— WHAT THE TASK ASKS —
From the records below, copy each line that has the word "Boscola" in it.

— Stored items —
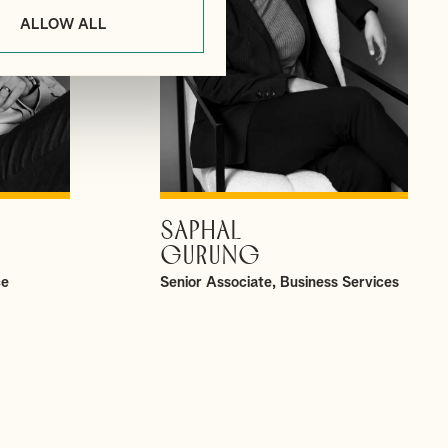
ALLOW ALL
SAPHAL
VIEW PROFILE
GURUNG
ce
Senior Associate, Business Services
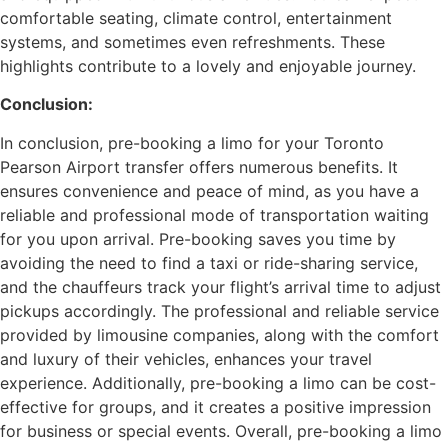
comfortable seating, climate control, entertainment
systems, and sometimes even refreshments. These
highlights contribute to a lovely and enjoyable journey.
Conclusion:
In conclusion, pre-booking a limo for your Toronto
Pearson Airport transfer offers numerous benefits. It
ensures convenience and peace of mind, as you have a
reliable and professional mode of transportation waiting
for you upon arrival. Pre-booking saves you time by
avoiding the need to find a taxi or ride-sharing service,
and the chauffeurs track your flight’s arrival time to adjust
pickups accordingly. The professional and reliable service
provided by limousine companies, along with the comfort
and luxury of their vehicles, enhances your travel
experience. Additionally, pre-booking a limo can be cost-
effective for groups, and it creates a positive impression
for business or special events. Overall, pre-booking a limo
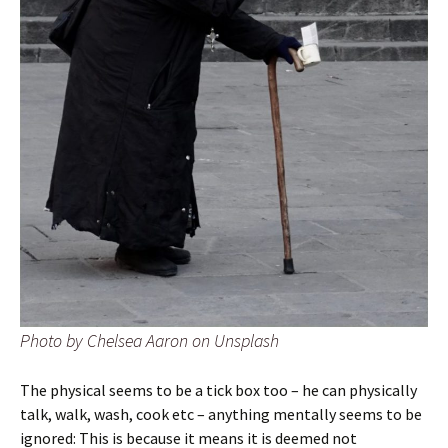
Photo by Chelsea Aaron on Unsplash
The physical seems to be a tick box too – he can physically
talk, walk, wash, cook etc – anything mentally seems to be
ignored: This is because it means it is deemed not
---
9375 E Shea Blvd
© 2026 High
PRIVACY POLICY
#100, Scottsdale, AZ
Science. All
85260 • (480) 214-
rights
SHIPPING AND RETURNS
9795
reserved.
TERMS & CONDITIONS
--
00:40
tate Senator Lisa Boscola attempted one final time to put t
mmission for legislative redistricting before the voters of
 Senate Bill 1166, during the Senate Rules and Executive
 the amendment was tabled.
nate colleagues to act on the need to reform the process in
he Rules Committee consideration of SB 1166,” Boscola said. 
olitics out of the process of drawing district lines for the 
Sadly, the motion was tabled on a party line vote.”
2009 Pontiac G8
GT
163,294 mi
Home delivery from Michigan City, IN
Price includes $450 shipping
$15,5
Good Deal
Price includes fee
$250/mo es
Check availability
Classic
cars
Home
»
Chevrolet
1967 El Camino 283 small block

— ANSWER TO THIS EXERCISE —
tate Senator Lisa Boscola attempted one final time to put t
he Rules Committee consideration of SB 1166,” Boscola said. 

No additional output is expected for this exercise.